Rockhopper Exploration plc (AIM: RKH), the North Falkland Basin oil and gas exploration company is ready to begin a flow test on the Sea Lion discovery which should give an early indication of the production potential of the reservoir sands.
According to the latest release from the company the Ocean Guardian drilling rig is heading for the Sea Lion location while it awaits the necessary consent from the Falkland Islands government to carry out the a flow test at the well 14/10-2
The flow test is expected to give an early indication of the production potential which will be an essential part of the planning process required as the Company moves towards its full appraisal and possible development programs.
The design for the initial flow test uses equipment that is available on the Ocean Guardian and certain chemicals which are expected to mitigate the wax appearance temperature and the pour point of the oil
Meanwhile Rockhopper’s second well 26/6-1 at the Ernest location has been safely plugged and abandoned as a dry hole following completion of all logging runs.
The company is expected to provide an update of its operations once the Ocean Guardian is at the Sea Lion location.

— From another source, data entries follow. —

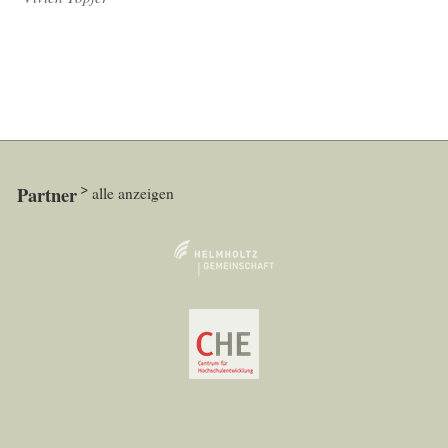
Partner
alle anzeigen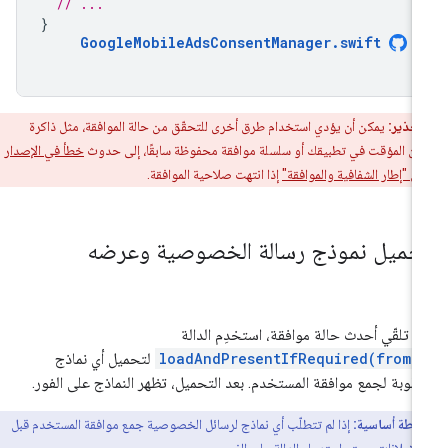
// ...
}
GoogleMobileAdsConsentManager
.
swift
تحذير:
يمكن أن يؤدي استخدام طرق أخرى للتحقّق من حالة الموافقة، مثل ذاكرة
ين المؤقت في تطبيقك أو سلسلة موافقة محفوظة سابقًا، إلى حدوث
خطأ في الإصدار
إذا انتهت صلاحية الموافقة.
حميل نموذج رسالة الخصوصية وعرضه
د تلقّي أحدث حالة موافقة، استخدِم الدالة
loadAndPresentIfRequired(from:
لتحميل أي نماذج
لوبة لجمع موافقة المستخدم. بعد التحميل، تظهر النماذج على الفور.
نقطة أساسية:
إذا لم تتطلّب أي نماذج لرسائل الخصوصية جمع موافقة المستخدم قبل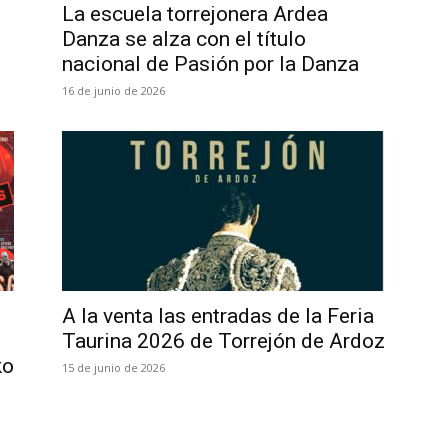
La escuela torrejonera Ardea
Danza se alza con el título
nacional de Pasión por la Danza
16 de junio de 2026
A la venta las entradas de la Feria
Taurina 2026 de Torrejón de Ardoz
ko
15 de junio de 2026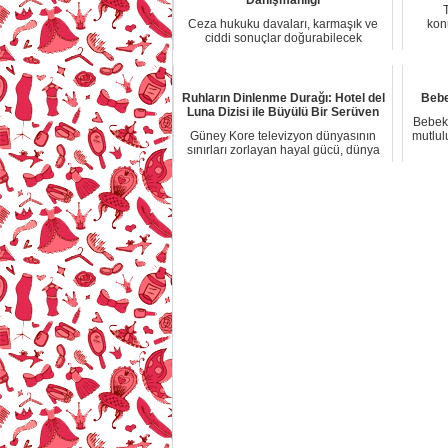
Ceza hukuku davaları, karmaşık ve
konu
ciddi sonuçlar doğurabilecek
süreçlerdir. Anka...
Ruhların Dinlenme Durağı: Hotel del
Bebe
Luna Dizisi ile Büyülü Bir Serüven
Bebekl
Güney Kore televizyon dünyasının
mutlul
sınırları zorlayan hayal gücü, dünya
genelinde ...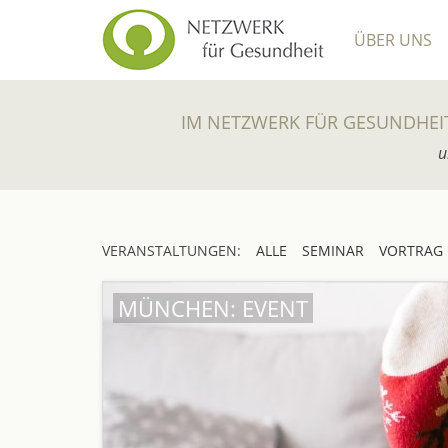
ÜBER UNS
IM NETZWERK FÜR GESUNDHEI
u
VERANSTALTUNGEN:
ALLE
SEMINAR
VORTRAG
MÜNCHEN: EVENT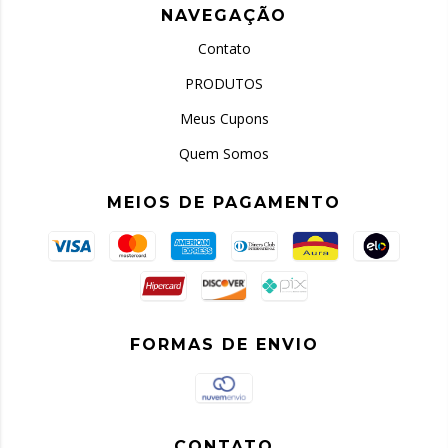
NAVEGAÇÃO
Contato
PRODUTOS
Meus Cupons
Quem Somos
MEIOS DE PAGAMENTO
FORMAS DE ENVIO
CONTATO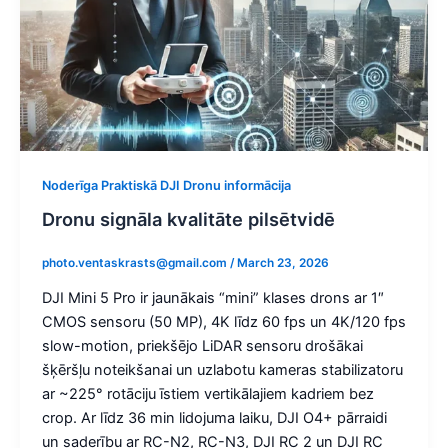
Noderīga Praktiskā DJI Dronu informācija
Dronu signāla kvalitāte pilsētvidē
photo.ventaskrasts@gmail.com
/
March 23, 2026
DJI Mini 5 Pro ir jaunākais “mini” klases drons ar 1″
CMOS sensoru (50 MP), 4K līdz 60 fps un 4K/120 fps
slow-motion, priekšējo LiDAR sensoru drošākai
šķēršļu noteikšanai un uzlabotu kameras stabilizatoru
ar ~225° rotāciju īstiem vertikālajiem kadriem bez
crop. Ar līdz 36 min lidojuma laiku, DJI O4+ pārraidi
un saderību ar RC-N2, RC-N3, DJI RC 2 un DJI RC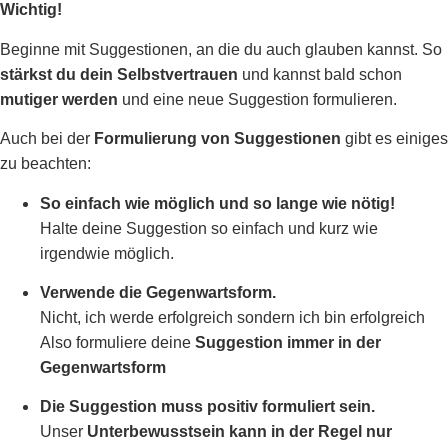
Wichtig!
Beginne mit Suggestionen, an die du auch glauben kannst. So
stärkst du dein Selbstvertrauen
und kannst bald schon
mutiger werden
und eine neue Suggestion formulieren.
Auch bei der
Formulierung von Suggestionen
gibt es einiges
zu beachten:
So einfach wie möglich und so lange wie nötig!
Halte deine Suggestion so einfach und kurz wie
irgendwie möglich.
Verwende die Gegenwartsform.
Nicht, ich werde erfolgreich sondern ich bin erfolgreich
Also formuliere deine
Suggestion immer in der
Gegenwartsform
Die Suggestion muss positiv formuliert sein.
Unser
Unterbewusstsein kann in der Regel nur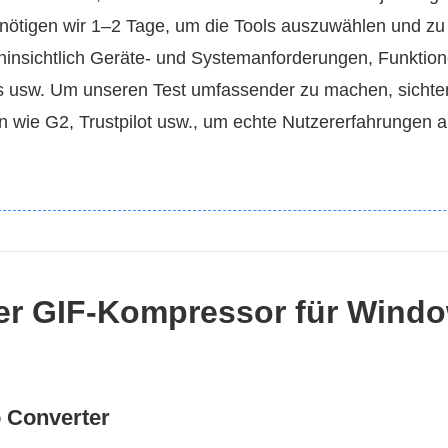
ötigen wir 1–2 Tage, um die Tools auszuwählen und zu 
hinsichtlich Geräte‑ und Systemanforderungen, Funktion
s usw. Um unseren Test umfassender zu machen, sicht
 wie G2, Trustpilot usw., um echte Nutzererfahrungen a
ster GIF‑Kompressor für Wind
 Converter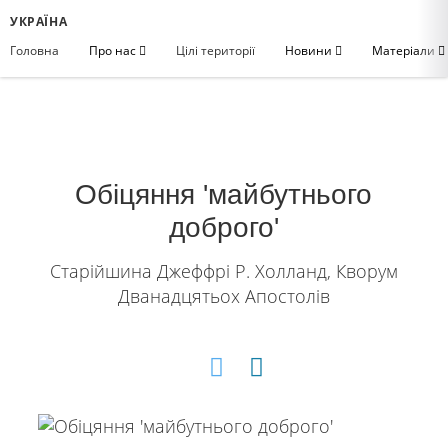
УКРАЇНА
Головна
Про нас
Цілі території
Новини
Матеріали
Обіцяння 'майбутнього
доброго'
Старійшина Джеффрі Р. Холланд, Кворум
Дванадцятьох Апостолів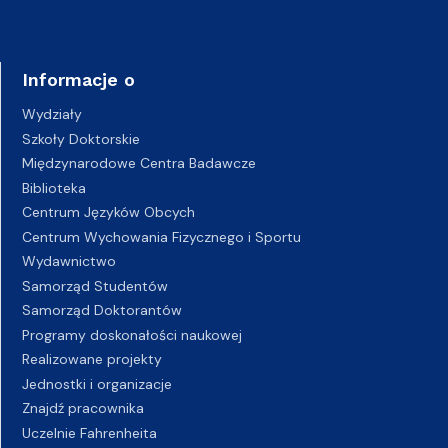
Informacje o
Wydziały
Szkoły Doktorskie
Międzynarodowe Centra Badawcze
Biblioteka
Centrum Języków Obcych
Centrum Wychowania Fizycznego i Sportu
Wydawnictwo
Samorząd Studentów
Samorząd Doktorantów
Programy doskonałości naukowej
Realizowane projekty
Jednostki i organizacje
Znajdź pracownika
Uczelnie Fahrenheita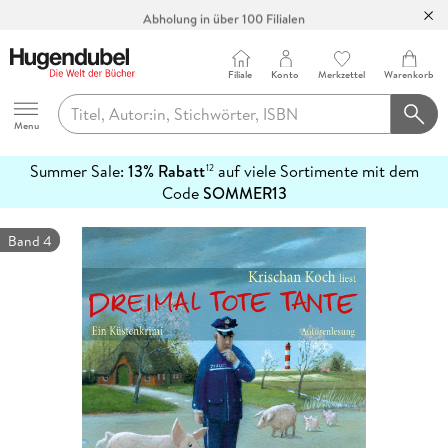
Abholung in über 100 Filialen
Filiale
Konto
Merkzettel
Warenkorb
Hugendubel
Menu
Summer Sale:
13% Rabatt
auf viele Sortimente mit dem
12
mehr
Code
SOMMER13
erfahren
Band 4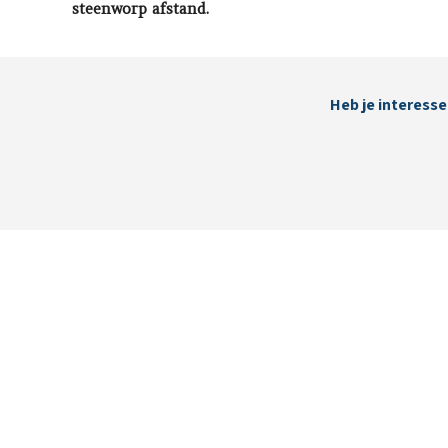
steenworp afstand.
Heb je interesse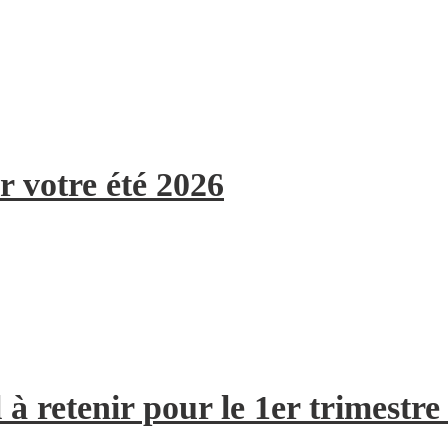
r votre été 2026
à retenir pour le 1er trimestre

The oil well at the Sea Lion prospect was drilling during April and May 2010, the result of which is the first oil discovery and Contingent Oil Resource in the North Falkland Basin.

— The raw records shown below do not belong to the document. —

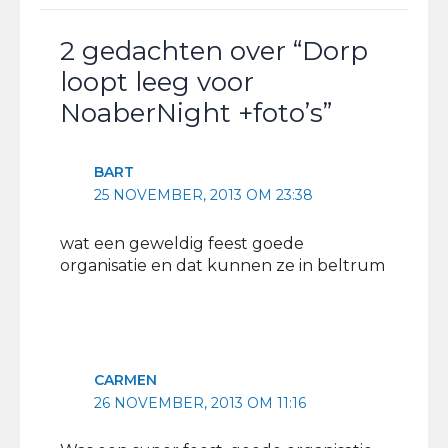
2 gedachten over “Dorp
loopt leeg voor
NoaberNight +foto’s”
BART
25 NOVEMBER, 2013 OM 23:38
wat een geweldig feest goede
organisatie en dat kunnen ze in beltrum
CARMEN
26 NOVEMBER, 2013 OM 11:16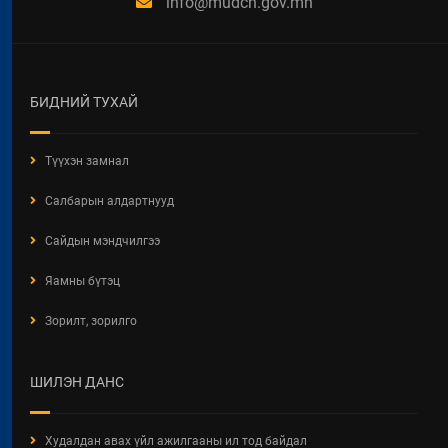
info@mudch.gov.mn
БИДНИЙ ТУХАЙ
Түүхэн замнал
Салбарын алдартнууд
Сайдын мэндчилгээ
Яамны бүтэц
Зорилт, зорилго
ШИЛЭН ДАНС
Худалдан авах үйл ажилгааны ил тод байдал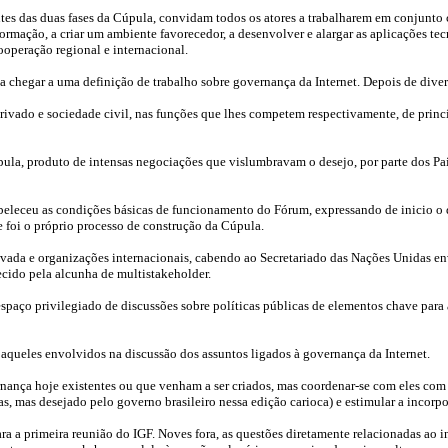
es das duas fases da Cúpula, convidam todos os atores a trabalharem em conjunto c
rmação, a criar um ambiente favorecedor, a desenvolver e alargar as aplicações tecn
cooperação regional e internacional.
hegar a uma definição de trabalho sobre governança da Internet. Depois de divers
privado e sociedade civil, nas funções que lhes competem respectivamente, de prin
pula, produto de intensas negociações que vislumbravam o desejo, por parte dos Pai
abeleceu as condições básicas de funcionamento do Fórum, expressando de inicio o 
e foi o próprio processo de construção da Cúpula.
ivada e organizações internacionais, cabendo ao Secretariado das Nações Unidas env
ecido pela alcunha de multistakeholder.
paço privilegiado de discussões sobre políticas públicas de elementos chave para a
aqueles envolvidos na discussão dos assuntos ligados à governança da Internet.
ança hoje existentes ou que venham a ser criados, mas coordenar-se com eles com 
s, mas desejado pelo governo brasileiro nessa edição carioca) e estimular a incorp
a a primeira reunião do IGF. Noves fora, as questões diretamente relacionadas ao i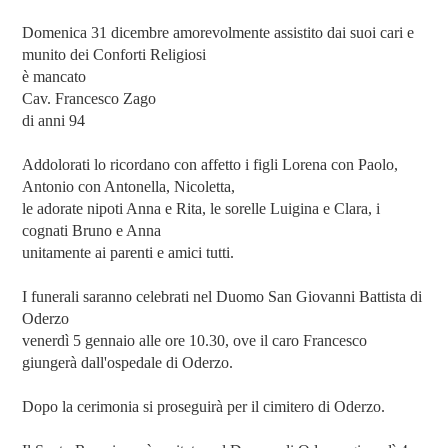
Domenica 31 dicembre amorevolmente assistito dai suoi cari e
munito dei Conforti Religiosi
è mancato
Cav. Francesco Zago
di anni 94
Addolorati lo ricordano con affetto i figli Lorena con Paolo,
Antonio con Antonella, Nicoletta,
le adorate nipoti Anna e Rita, le sorelle Luigina e Clara, i
cognati Bruno e Anna
unitamente ai parenti e amici tutti.
I funerali saranno celebrati nel Duomo San Giovanni Battista di
Oderzo
venerdì 5 gennaio alle ore 10.30, ove il caro Francesco
giungerà dall'ospedale di Oderzo.
Dopo la cerimonia si proseguirà per il cimitero di Oderzo.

Rockhopper was established in 2004 and was floated on AIM in August 2005 and holds a 100 per cent. interest in four offshore production licences granted by the Falkland Islands government.

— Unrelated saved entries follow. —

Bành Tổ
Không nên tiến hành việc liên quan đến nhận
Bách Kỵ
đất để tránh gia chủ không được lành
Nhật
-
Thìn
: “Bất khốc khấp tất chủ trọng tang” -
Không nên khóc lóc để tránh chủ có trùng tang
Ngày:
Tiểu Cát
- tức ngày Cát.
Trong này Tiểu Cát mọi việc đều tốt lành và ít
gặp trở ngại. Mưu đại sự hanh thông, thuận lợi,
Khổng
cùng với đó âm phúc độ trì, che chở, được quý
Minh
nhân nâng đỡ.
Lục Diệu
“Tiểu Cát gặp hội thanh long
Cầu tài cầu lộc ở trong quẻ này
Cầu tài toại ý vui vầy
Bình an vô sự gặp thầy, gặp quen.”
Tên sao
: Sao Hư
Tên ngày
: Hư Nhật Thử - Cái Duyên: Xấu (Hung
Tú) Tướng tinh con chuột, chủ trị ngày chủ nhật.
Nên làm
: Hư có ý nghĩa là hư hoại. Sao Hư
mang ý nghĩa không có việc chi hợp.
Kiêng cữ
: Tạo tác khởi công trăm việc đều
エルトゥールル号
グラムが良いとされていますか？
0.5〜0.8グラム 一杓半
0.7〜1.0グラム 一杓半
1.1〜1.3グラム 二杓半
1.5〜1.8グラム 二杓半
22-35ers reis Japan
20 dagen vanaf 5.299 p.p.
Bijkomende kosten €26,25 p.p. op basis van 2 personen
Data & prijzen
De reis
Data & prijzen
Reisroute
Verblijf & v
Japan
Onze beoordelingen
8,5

Before the drilling begun early this year the company was involved in an extensive work program which included 2D and 3D Seismic and Controlled Source Electromagnetic Mapping (CSEM).
In February 2010, the Ocean Guardian drilling rig contracted by Desire Petroleum arrived in Falklands’ waters to carry out the current multi-wall drilling campaign.
The Ocean Guardian first drilled the Liz prospect well for Desire Petroleum, discovering natural gas; the Sea Lion well for Rockhopper, discovering oil; and the Toroa well for Falklands Oil & Gas, which was a dry hole. However it was the first well to be ever drilled to the south of the Falklands. The Ernest well was also dry.
FOGL junior partner (49%) of Australian mining giant BHP Billiton (51%) has plans to continue with its original exploratory program to the south of the Islands, probably with a deeper water submersible rig. Two more companies, Borders & Southern Petroleum (in May) and Argos Resources (early July) have announced their intentions of drilling in Falklands’ waters.